# Claim: Music has run the full defendant-to-partner arc news publishers are partway through: the RIAA sued Udio for mass infringement in June 2024, and on 10 June 2026 the NMPA handed the same company music's first industry-wide AI licensing deal, valuing songs equally with recordings for training, after a 24-month label cascade (Universal October 2025, Warner November, Merlin January, Kobalt April) with Sony the last holdout.

**Current badge:** caveat
**In notebook:** [AI publisher licensing and litigation as a two-track system](/notebook/ai-publisher-licensing-two-track)

Each settlement is effectively a vote for permission markets over court-set rates.
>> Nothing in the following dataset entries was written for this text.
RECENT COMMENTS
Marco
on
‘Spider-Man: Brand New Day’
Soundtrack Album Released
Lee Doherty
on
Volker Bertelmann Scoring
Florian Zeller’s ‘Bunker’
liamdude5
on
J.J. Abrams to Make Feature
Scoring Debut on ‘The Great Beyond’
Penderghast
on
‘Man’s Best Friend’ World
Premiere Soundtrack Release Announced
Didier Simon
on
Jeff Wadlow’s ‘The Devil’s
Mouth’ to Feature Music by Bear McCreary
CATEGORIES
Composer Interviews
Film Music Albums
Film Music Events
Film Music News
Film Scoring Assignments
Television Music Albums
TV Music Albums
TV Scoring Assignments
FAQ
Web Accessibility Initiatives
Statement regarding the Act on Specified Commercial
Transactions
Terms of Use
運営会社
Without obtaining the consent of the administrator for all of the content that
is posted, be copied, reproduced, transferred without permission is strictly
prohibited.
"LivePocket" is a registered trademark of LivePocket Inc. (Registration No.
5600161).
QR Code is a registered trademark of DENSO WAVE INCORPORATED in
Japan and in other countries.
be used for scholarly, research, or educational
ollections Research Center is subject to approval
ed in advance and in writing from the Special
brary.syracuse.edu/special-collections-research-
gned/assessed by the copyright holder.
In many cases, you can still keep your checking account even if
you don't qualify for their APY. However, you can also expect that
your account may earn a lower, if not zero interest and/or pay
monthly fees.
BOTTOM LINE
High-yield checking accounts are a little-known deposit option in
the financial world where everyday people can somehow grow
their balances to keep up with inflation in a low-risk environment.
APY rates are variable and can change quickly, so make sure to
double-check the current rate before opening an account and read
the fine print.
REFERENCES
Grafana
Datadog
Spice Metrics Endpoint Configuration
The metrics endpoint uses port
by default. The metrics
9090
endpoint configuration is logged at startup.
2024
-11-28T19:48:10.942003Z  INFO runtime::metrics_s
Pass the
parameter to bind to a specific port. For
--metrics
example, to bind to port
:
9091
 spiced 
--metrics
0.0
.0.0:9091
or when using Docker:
The move that would reopen the fork is Sony taking its case to verdict, which would re-establish a court-set rate benchmark instead of negotiated terms. Read as a precedent for news, it points toward licensing markets forming faster than litigation resolves — but the read rests on a single trade-press source and a deal whose terms were still under member review, so it is a direction, not a settled outcome. The signpost ines is watching is whether a news trade body attempts an equivalent collective licensing vehicle.

## Provenance history (how this claim ripened)
- `2026-06-12` **asserted as caveat** — Single trade-press source, deal announced the day before and terms still under member review; the cross-industry inference to news is an analogy, not a measurement. Badged caveat, not well-sourced, with the Sony-to-verdict falsifier stated explicitly.